Arpio trusts Chainguard to accelerate compliance and win enterprise deals
The challenge
Arpio is the only cloud-native, automated disaster recovery platform for AWS and Azure. Built for modern, cloud-native workloads, Arpio delivers one-click disaster recovery for the cloud era. With a lean 12-person engineering team supporting a 30-person company, every resource decision matters, and security has always been baked into how the team operates.
In early 2025, a major enterprise opportunity landed with a catch. The prospect needed Arpio to meet FedRAMP requirements before they could move forward, specifically FIPS 140 compliance, verified cryptographic modules, Software Bill of Materials (SBOMs), and provenance attestation, and they needed to do so within a single quarter.
They knew they needed to address compliance, but weren’t sure if they should attempt it alone within the time allowed. As Shaw Terwilliger, Co-founder and CTO, put it, "Give me a year, and I can easily map out NIST 800. But moving so quickly, where the customer said you've got to align with our internal requirements and their customer’s customers, the unknown was real. We knew that if we picked a partner who'd mapped this out, we could rely on them to provide the missing pieces that were too risky to build ourselves on that timeline."
The solution
Arpio moved quickly to find a partner that could deliver FIPS 140-compliant images, SBOMs, and provenance attestation without requiring the engineering team to stitch together components or build compliance processes from scratch. Chainguard Containers checked every box.
The licensing model made it easy for Arpio to use the same images across every environment, from local development to production. For a small team managing a complex, multi-environment architecture, that consistency mattered. As Shaw explained, "In our business, we need to deliver security from end-to-end."
Within days of first access, the team had made its first commit using Chainguard Containers and pushed them to production shortly after. Within 30 days, Chainguard was running underneath every Lambda function and Amazon ECS container across the entire platform, including code deployed into customer environments, giving Arpio a unified way to deliver security patches to its own systems and its customers' accounts in a single process. Without this, pushing a fix across customer environments would have meant a manual, account-by-account process every time a vulnerability was found.
Once Arpio won the enterprise deal, the team made a deliberate decision to normalize on FIPS-compliant images across the entire product, not just for the customer that required it. Shaw reflected, "It's nice to normalize on a standard platform. When a customer requires FIPS compliance, we can deliver without customization."
The results
A major enterprise deal, won without adding headcount
The most immediate outcome of deploying Chainguard Containers? Arpio won the enterprise customer. What had started as a high-stakes, tight-deadline compliance sprint turned into a repeatable part of how Arpio goes to market. FIPS 140 compliance, once a specific customer requirement, is now standard across the entire platform enabling Arpio to support customers using encryption for sensitive US Government data.

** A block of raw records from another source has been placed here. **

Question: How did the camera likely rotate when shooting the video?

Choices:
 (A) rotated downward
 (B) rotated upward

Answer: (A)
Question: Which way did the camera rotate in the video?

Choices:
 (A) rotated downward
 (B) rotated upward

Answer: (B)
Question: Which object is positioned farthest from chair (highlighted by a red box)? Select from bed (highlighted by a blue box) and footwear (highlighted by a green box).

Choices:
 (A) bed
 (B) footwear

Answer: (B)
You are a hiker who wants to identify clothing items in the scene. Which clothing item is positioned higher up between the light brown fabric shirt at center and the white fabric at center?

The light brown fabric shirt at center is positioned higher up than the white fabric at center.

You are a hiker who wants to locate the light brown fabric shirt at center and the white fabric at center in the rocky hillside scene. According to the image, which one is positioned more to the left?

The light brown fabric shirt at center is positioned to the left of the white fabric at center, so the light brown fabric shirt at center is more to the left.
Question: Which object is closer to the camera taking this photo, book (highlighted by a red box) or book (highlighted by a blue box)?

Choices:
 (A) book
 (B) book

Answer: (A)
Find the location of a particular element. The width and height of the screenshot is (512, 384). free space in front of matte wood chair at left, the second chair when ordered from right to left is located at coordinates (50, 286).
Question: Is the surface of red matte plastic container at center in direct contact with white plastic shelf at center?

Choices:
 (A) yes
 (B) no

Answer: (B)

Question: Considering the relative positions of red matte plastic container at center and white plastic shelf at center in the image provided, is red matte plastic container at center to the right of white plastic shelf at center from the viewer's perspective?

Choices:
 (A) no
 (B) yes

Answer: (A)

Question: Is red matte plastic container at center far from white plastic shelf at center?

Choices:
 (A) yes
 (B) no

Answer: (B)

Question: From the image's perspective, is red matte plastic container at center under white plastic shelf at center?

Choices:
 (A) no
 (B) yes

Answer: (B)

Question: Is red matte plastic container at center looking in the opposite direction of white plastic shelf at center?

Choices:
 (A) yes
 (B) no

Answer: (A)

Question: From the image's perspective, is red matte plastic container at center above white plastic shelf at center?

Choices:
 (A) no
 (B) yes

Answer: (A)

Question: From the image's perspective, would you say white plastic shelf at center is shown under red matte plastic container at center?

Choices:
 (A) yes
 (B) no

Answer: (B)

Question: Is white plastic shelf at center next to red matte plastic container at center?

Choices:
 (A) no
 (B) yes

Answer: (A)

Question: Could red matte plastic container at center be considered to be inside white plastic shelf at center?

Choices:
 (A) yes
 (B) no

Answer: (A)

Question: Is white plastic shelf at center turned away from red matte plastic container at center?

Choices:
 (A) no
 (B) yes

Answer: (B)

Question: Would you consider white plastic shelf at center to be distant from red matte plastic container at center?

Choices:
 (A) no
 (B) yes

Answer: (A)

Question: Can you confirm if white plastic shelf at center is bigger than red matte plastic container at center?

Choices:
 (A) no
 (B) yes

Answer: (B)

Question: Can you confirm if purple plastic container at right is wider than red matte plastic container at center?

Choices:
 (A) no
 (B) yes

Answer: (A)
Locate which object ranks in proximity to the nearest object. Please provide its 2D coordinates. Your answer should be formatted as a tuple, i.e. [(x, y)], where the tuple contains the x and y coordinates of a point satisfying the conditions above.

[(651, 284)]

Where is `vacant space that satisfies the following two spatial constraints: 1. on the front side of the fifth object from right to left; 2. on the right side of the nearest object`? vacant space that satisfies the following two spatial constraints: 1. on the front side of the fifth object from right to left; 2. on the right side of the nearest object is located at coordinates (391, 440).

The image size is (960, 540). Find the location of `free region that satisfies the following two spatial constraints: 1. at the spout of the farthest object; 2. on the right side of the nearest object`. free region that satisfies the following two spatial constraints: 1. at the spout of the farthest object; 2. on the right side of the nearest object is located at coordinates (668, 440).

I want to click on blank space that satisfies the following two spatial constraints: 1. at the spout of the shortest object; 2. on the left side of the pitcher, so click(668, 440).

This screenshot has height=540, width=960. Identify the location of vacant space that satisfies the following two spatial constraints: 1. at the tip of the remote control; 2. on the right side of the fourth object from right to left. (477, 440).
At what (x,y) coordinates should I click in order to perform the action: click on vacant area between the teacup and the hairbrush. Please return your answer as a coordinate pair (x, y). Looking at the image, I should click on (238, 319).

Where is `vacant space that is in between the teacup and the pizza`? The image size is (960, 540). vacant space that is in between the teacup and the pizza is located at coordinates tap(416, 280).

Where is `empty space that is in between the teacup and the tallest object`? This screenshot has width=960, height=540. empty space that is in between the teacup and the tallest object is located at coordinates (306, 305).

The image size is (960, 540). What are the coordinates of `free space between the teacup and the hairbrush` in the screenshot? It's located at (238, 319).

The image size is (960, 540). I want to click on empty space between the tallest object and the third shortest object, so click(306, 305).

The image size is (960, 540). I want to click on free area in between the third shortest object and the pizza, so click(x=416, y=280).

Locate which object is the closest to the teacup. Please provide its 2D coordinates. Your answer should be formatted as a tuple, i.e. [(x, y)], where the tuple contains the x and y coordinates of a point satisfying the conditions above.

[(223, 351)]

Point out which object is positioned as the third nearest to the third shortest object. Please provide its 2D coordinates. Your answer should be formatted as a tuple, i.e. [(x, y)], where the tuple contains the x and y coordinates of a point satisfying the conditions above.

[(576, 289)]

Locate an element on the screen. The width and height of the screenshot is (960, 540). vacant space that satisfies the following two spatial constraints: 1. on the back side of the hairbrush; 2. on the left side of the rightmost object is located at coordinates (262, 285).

Shaw estimated that maintaining a homegrown FIPS and NIST 800 compliance program would have required growing headcount by roughly 10%, one or two senior engineers whose time would have been pulled entirely away from building the product. And hiring under a tight deadline carries its own risk: for a small company, bringing on senior people quickly would have made the economics of the deal far less favorable.
“What Chainguard delivered to Arpio was scale. Rather than adding one or two very experienced engineers, we can deliver compliant environments while continuing to expand platform capabilities. This extends beyond the initial implementation to the ongoing maintenance of the compliance standard,”" he explained, noting that managing cryptographic modules, patching, and software bill of materials would likely consume an engineer's full-time focus.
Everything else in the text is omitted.